In modern Java applications — particularly those built on Spring Boot or Jakarta EE — moving data between object models is a daily reality. You have DTOs (Data Transfer Objects) arriving from REST APIs and you need to convert them into Domain Entities for persistence, or vice versa. Writing manual getter-setter copy code for every field is tedious, error-prone, and buries your business logic under a mountain of boilerplate that grows with every new field added to your model.
Enter Dozer — a robust, open-source Java Bean mapper that recursively copies data from one object to another using reflection. Dozer has been a production staple for over a decade. While compile-time alternatives like MapStruct have gained popularity for performance-critical applications, Dozer remains a compelling choice for its runtime flexibility, zero build-plugin setup, and its ability to handle complex mapping scenarios without annotation proliferation on your model classes.
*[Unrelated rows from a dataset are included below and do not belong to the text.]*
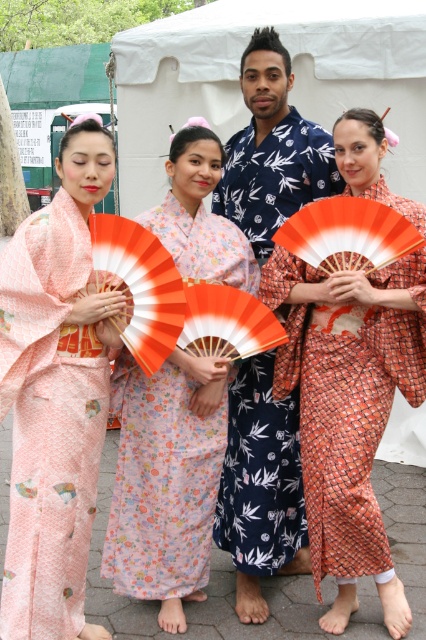 At what (x,y) coordinates should I click in order to perform the action: click on matte peach kimono at left. Please return your answer as a coordinate pair (x, y). Looking at the image, I should click on (54, 396).

Between matte peach kimono at left and blue printed kimono at center, which one appears on the right side from the viewer's perspective?

Positioned to the right is blue printed kimono at center.

This screenshot has height=640, width=426. What do you see at coordinates (54, 396) in the screenshot?
I see `matte peach kimono at left` at bounding box center [54, 396].

I want to click on matte peach kimono at left, so click(54, 396).

Who is more distant from viewer, (x=149, y=413) or (x=291, y=147)?

The point (x=291, y=147) is behind.

Who is more forward, (x=175, y=141) or (x=241, y=563)?

Point (x=175, y=141) is more forward.

Between point (143, 440) and point (268, 540), which one is positioned in front?

Point (143, 440)

Image resolution: width=426 pixels, height=640 pixels. I want to click on floral silk kimono at center, so click(166, 481).

Does matte peach kimono at left have a greater height compared to floral silk kimono at center?

Yes, matte peach kimono at left is taller than floral silk kimono at center.

Between matte peach kimono at left and floral silk kimono at center, which one has less height?

With less height is floral silk kimono at center.

Does point (9, 531) lie behind point (195, 435)?

That is False.

This screenshot has width=426, height=640. Identify the location of matte peach kimono at left. (54, 396). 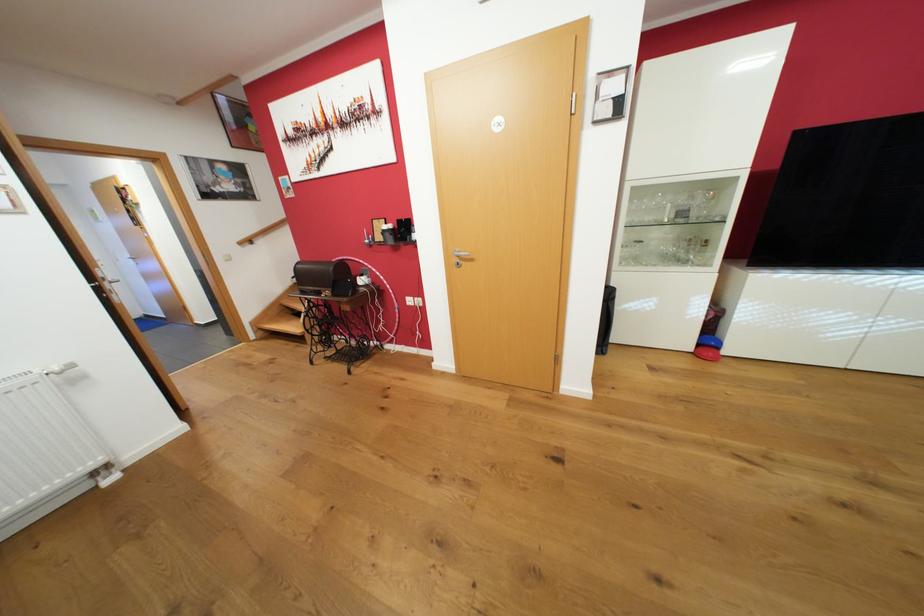 Describe the element at coordinates (59, 369) in the screenshot. I see `the radiator valve` at that location.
In this guide, we will cover practical Dozer usage from basic field mapping through nested objects, custom converters, and Spring integration — then benchmark Dozer against MapStruct so you can make an informed architectural decision for your next project.
Why Use a Bean Mapper at All?
A typical layered application maintains at least three object representations of the same data: an API DTO (shaped for the consumer), a domain entity (shaped for business logic), and a persistence entity (shaped for the database). Manually copying between these introduces several risks: missed fields when a model is updated, inconsistent null handling, and tight coupling between layers. A bean mapper like Dozer encapsulates all field mapping rules in one place, so adding a new field to the DTO and the entity automatically propagates the mapping without touching service code.
1. Getting Started: Maven Dependency
Add dozer-core to your pom.xml. No annotation processors or build plugins are required.
<dependency>
<groupId>com.github.dozermapper</groupId>
<artifactId>dozer-core</artifactId>
<version>6.5.0</version>
</dependency>
Instantiate the Mapper once — in a Spring application, define it as a singleton @Bean. Creating a new mapper per request is a serious performance antipattern because the mapper must parse all mapping metadata on each construction.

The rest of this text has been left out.